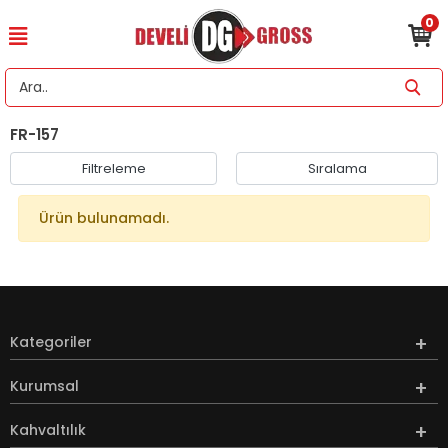
0
FR-157
Filtreleme
Sıralama
Ürün bulunamadı.
Kategoriler
Kurumsal
Kahvaltılık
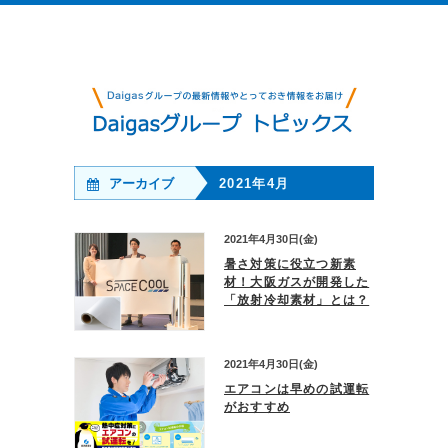
アーカイブ
2021年4月
2021年4月30日(金)
暑さ対策に役立つ新素
材！大阪ガスが開発した
「放射冷却素材」とは？
2021年4月30日(金)
エアコンは早めの試運転
がおすすめ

────────

GOAL OF THE EXERCISE » Copy all the entries above exactly as they stand, except for the pictures.

PROBLEM SOLUTION »
0
FR-157
Filtreleme
Sıralama
Ürün bulunamadı.
Kategoriler
Kurumsal
Kahvaltılık
アーカイブ
2021年4月
2021年4月30日(金)
暑さ対策に役立つ新素
材！大阪ガスが開発した
「放射冷却素材」とは？
2021年4月30日(金)
エアコンは早めの試運転
がおすすめ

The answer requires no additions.